Idiopathic acute pancreatitis (IAP) is a common condition and represents a diagnostic challenge because up to 20% of patients with IAP have recurrent episodes and may evolve to chronic pancreatitis. Endoscopic ultrasound (EUS) is highly effective in the etiological diagnosis of IAP, even after failure of a previous imaging technique. A significant proportion of AP remains idiopathic even after multiple imaging techniques, mainly including abdominal US, contrast-enhanced computed tomography (CECT) and magnetic resonance cholangiopancreatography (MRCP).

Research motivation

The role of EUS in IAP has been established by multiple studies, including meta-analyses. However, limited data are currently available about the diagnostic gain of EUS in cases of failure of multiple previous imaging techniques.

Research objectives

The primary aim of the study was to evaluate the diagnostic gain of EUS after failure of US, CECT and MRCP and particularly after different combination of these techniques. The secondary aims were to assess the overall EUS diagnostic yield in IAP, to associate the baseline clinical features with the specific IAP diagnosis and to analyze the frequency and types of AP recurrence during the follow-up.

Research methods

We performed a retrospective, single-center study. We enrolled all consecutive adult patients undergoing EUS for IAP over a 3-year period at the Ospedale Maggiore of Cremona. IAP was defined when a clear etiology could not be identified after a thorough medical history, complete blood tests and after performing at least one US, CECT or MRCP exam. The EUS diagnostic gain was calculated as the percentage of additional diagnoses obtained at EUS over the total number of patients undergoing US, CECT and/or MRCP.

Research results

Overall EUS diagnostic yield was 79%, with 21% of AP remaining idiopathic. This percentage is in line with the current literature. Gallstone disease and chronic pancreatitis were the most frequent diagnoses (20% and 31%, respectively). The EUS diagnostic gain over the associations of CECT + MRCP and US + CECT + MRCP was 63% and 68%, respectively. This is a relevant result that confirms the superiority of EUS in the etiological diagnosis of IAP, particularly in detecting microlithiasis and early signs of chronic pancreatitis. In patients without a previous cholecystectomy and with a final diagnosis of biliary pancreatitis, higher baseline median values of liver enzymes were found. Moreover, in patients with recurrent pancreatitis, chronic pancreatitis was the diagnosis in 82% of cases. These results suggest a high efficacy of EUS in the etiological diagnosis of IAP in patients without previous cholecystectomy and with recurrent pancreatitis.
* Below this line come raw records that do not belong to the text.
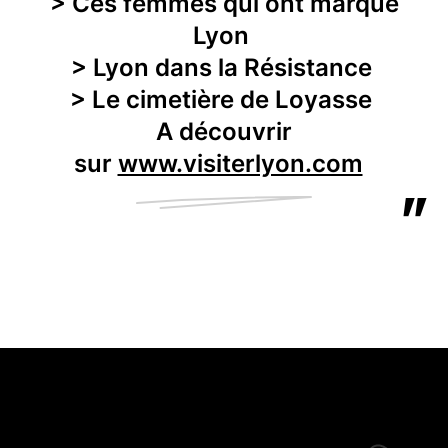
> Ces femmes qui ont marqué
Lyon
> Lyon dans la Résistance
> Le cimetière de Loyasse
A découvrir
sur
www.visiterlyon.com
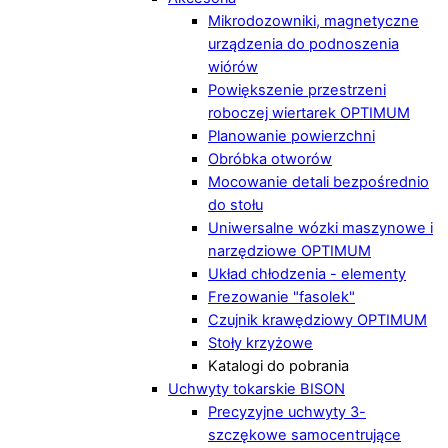
Mikrodozowniki, magnetyczne
urządzenia do podnoszenia
wiórów
Powiększenie przestrzeni
roboczej wiertarek OPTIMUM
Planowanie powierzchni
Obróbka otworów
Mocowanie detali bezpośrednio
do stołu
Uniwersalne wózki maszynowe i
narzędziowe OPTIMUM
Układ chłodzenia - elementy
Frezowanie "fasolek"
Czujnik krawędziowy OPTIMUM
Stoły krzyżowe
Katalogi do pobrania
Uchwyty tokarskie BISON
Precyzyjne uchwyty 3-
szczękowe samocentrujące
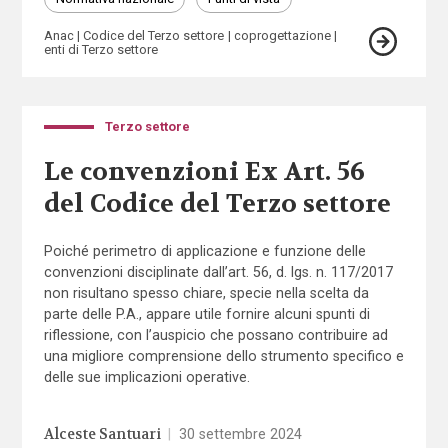
Anac
Codice del Terzo settore
coprogettazione
enti di Terzo settore
Terzo settore
Le convenzioni Ex Art. 56
del Codice del Terzo settore
Poiché perimetro di applicazione e funzione delle
convenzioni disciplinate dall’art. 56, d. lgs. n. 117/2017
non risultano spesso chiare, specie nella scelta da
parte delle P.A., appare utile fornire alcuni spunti di
riflessione, con l’auspicio che possano contribuire ad
una migliore comprensione dello strumento specifico e
delle sue implicazioni operative.
Alceste Santuari
|
30 settembre 2024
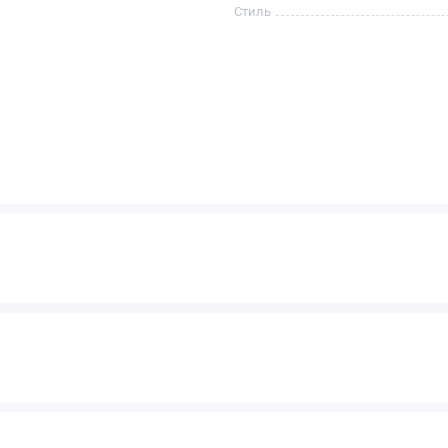
Стиль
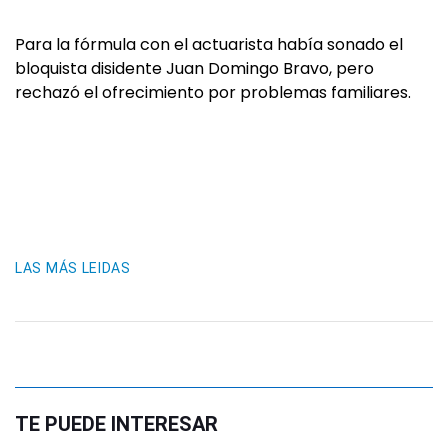
Para la fórmula con el actuarista había sonado el
bloquista disidente Juan Domingo Bravo, pero
rechazó el ofrecimiento por problemas familiares.
LAS MÁS LEIDAS
TE PUEDE INTERESAR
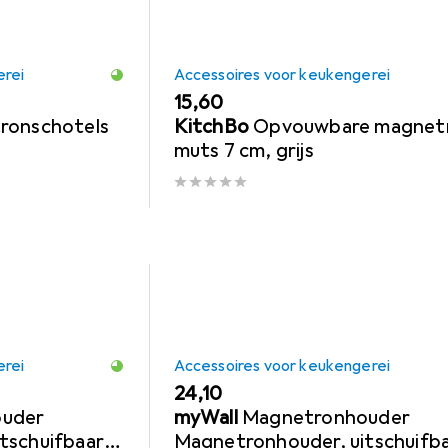
erei
Accessoires voor keukengerei
EUR
15,60
ronschotels
KitchBo
Opvouwbare magnet
muts 7 cm, grijs
erei
Accessoires voor keukengerei
EUR
24,10
uder
myWall
Magnetronhouder
tschuifbaar:
Magnetronhouder, uitschuifba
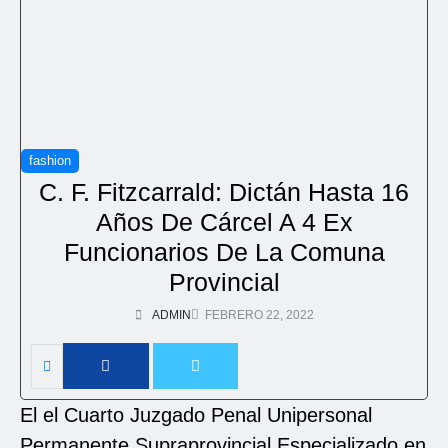
fashion
C. F. Fitzcarrald: Dictán Hasta 16
Años De Cárcel A 4 Ex
Funcionarios De La Comuna
Provincial
ADMIN
FEBRERO 22, 2022
El el Cuarto Juzgado Penal Unipersonal
Permanente Supraprovincial Especializado en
During a median follow-up of 31.5 mo, an additional episode of pancreatitis was observed in 3.7% of patients.

Research conclusions

EUS has a high diagnostic yield in IAP. About two-thirds of patients with IAP without etiological diagnosis with various combinations of US, CECT and MRCP received a diagnosis at EUS. This finding confirms the superiority of EUS over these techniques and proposes EUS as the investigation of first choice in all suitable patients. EUS shows the highest diagnostic gain in the setting of increased liver enzymes with no previous cholecystectomy and in the setting of recurrent pancreatitis.

Research perspectives

The role of EUS in the etiological diagnosis of IAP has been established by multiple studies including meta-analyses. Our study provided additional data supporting the high diagnostic gain of EUS in cases of failure of multiple previous imaging techniques. Future research should focus on the prognostic value of EUS in the setting of IAP, since patient management may change following the EUS diagnosis. Large multicentric and prospective studies addressing this issue are needed.